Dr Fatemeh Najibi (alumnus)
Fatima received her PhD in Computer Science from the City University of London in late August 2021. During her PhD, she was a member of CitAI and worked at the interface of power system operations, machine learning and optimization. Her thesis title was “Enhanced power system operation with coordination and forecasting techniques”. Her main research interests are machine learning, optimization, power system and renewable energy.
Fatima is currently a Senior Energy Strategy Consultant in WSP, contributing her knowledge to the transitioning to the net-zero emission power system. She is also an artist who paints, takes photos, and writes in her free time.
Before doing her PhD, she worked as a researcher for the Iran Power Transmission, Generation and Distribution Company (TAVANIR). She is experienced with different industrial software such as CYMDIST, DIgSILENT, ArcGIS, AutoCAD, NEPLAN, DIALux as well as academic software such as MATLAB and GAMS.
She has published among others in the International Journal of Electrical Power and Energy Systems, the Proceeding of 12th International UKACC Conference on Control (CONTROL2018), the Proceedings of the IEEE PowerTech 2021 Conference, Energy and Energy Conversion and Management.
I am a PhD candidate at the Artificial Intelligence Research Centre, CitAI at City, University of London, working on computer vision for medical image analysis under the supervision of Giacomo Tarroni and Aidan Slingsby. I work on algorithms to learn medical images representations without using labels (i.e. unsupervised and self-supervised) and with limited labels (semi-supervised) and applications of these algorithms for the detection and segmentation of anomalies and organs. I have a vested interest in problems related to unsupervised learning such as compression, image generation and transfer learning and, given that medical images are generally high-dimensional, I am also researching on data efficient sparse image representations such as point cloud or implicit fields learning.

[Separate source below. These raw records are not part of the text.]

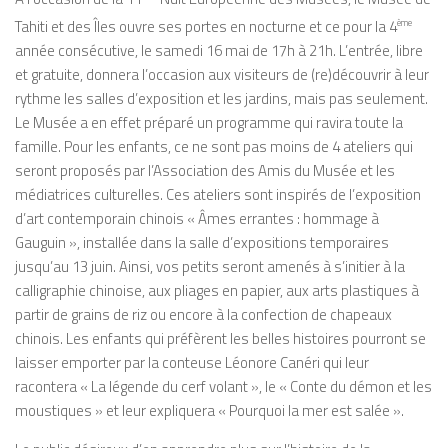
Tahiti et des Îles ouvre ses portes en nocturne et ce pour la 4
ème
année consécutive, le samedi 16 mai de 17h à 21h. L’entrée, libre
et gratuite, donnera l’occasion aux visiteurs de (re)découvrir à leur
rythme les salles d’exposition et les jardins, mais pas seulement.
Le Musée a en effet préparé un programme qui ravira toute la
famille. Pour les enfants, ce ne sont pas moins de 4 ateliers qui
seront proposés par l’Association des Amis du Musée et les
médiatrices culturelles. Ces ateliers sont inspirés de l’exposition
d’art contemporain chinois « Âmes errantes : hommage à
Gauguin », installée dans la salle d’expositions temporaires
jusqu’au 13 juin. Ainsi, vos petits seront amenés à s’initier à la
calligraphie chinoise, aux pliages en papier, aux arts plastiques à
partir de grains de riz ou encore à la confection de chapeaux
chinois. Les enfants qui préfèrent les belles histoires pourront se
laisser emporter par la conteuse Léonore Canéri qui leur
racontera « La légende du cerf volant », le « Conte du démon et les
moustiques » et leur expliquera « Pourquoi la mer est salée ».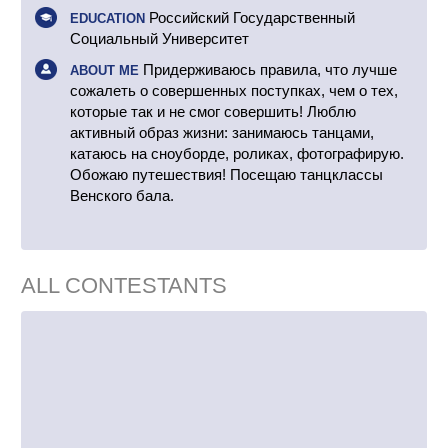
Российский Государственный
EDUCATION
Социальный Университет
Придерживаюсь правила, что лучше
ABOUT ME
сожалеть о совершенных поступках, чем о тех,
которые так и не смог совершить! Люблю
активный образ жизни: занимаюсь танцами,
катаюсь на сноуборде, роликах, фотографирую.
Обожаю путешествия! Посещаю танцклассы
Венского бала.
ALL CONTESTANTS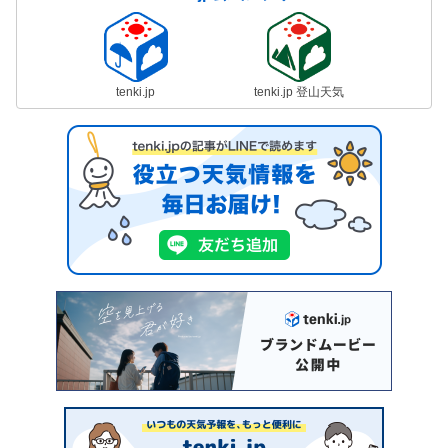
tenki.jp
tenki.jp 登山天気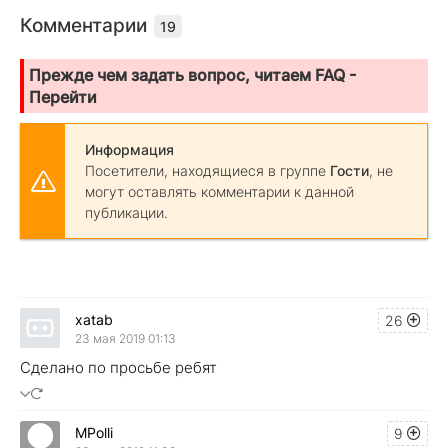
Комментарии
19
Прежде чем задать вопрос, читаем FAQ -
Перейти
Информация
Посетители, находящиеся в группе
Гости
, не
могут оставлять комментарии к данной
публикации.
xatab
26
23 мая 2019 01:13
Сделано по просьбе ребят
MPolli
9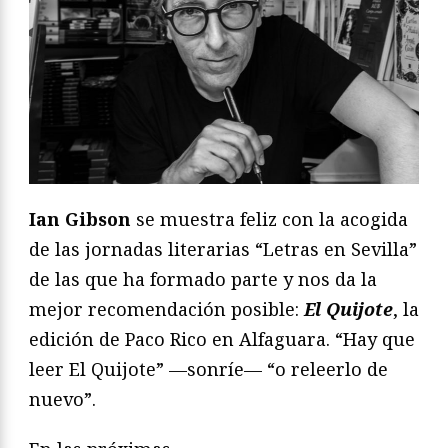
Ian Gibson
se muestra feliz con la acogida
de las jornadas literarias “Letras en Sevilla”
de las que ha formado parte y nos da la
mejor recomendación posible:
El Quijote
, la
edición de Paco Rico en Alfaguara. “Hay que
leer El Quijote” —sonríe— “o releerlo de
nuevo”.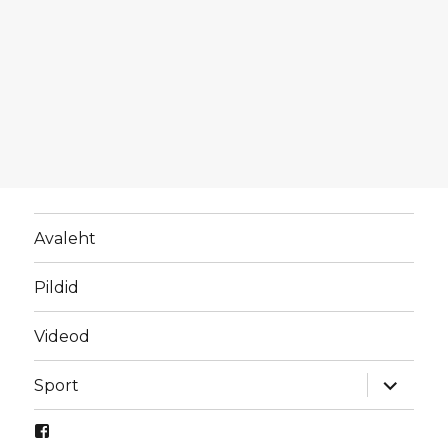
Avaleht
Pildid
Videod
laienda
Sport
alamme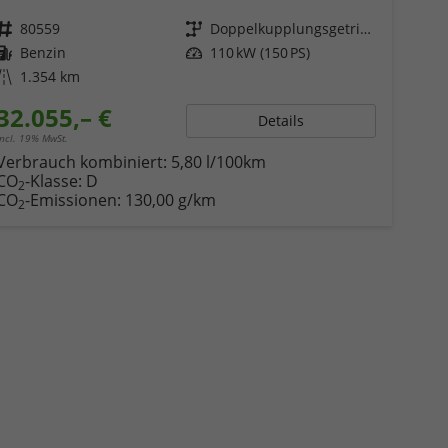
Fahrzeugnr.
80559
Getriebe
Doppelkupplungsgetriebe (DSG)
Kraftstoff
Benzin
Leistung
110 kW (150 PS)
Kilometerstand
1.354 km
32.055,– €
Details
incl. 19% MwSt.
Verbrauch kombiniert:
5,80 l/100km
CO
-Klasse:
D
2
CO
-Emissionen:
130,00 g/km
2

Before starting my PhD I completed a MSc in Data Science in City, University of London and worked for more than 10 years in consulting supporting businesses on analytics and forecasting projects. In my free time I enjoy reading, cooking, travelling and scuba diving.
I have published my research on unsupervised anomaly detection in conference papers such as IEEE International Symposium on Biomedical Imaging (ISBI 2021) and Medical Image Computing and Computer Assisted Interventions (MICCAI 2021). I also achieved 2nd and 3rd positions in the Medical Out-of-Distribution Challenge held at MICCAI 2020.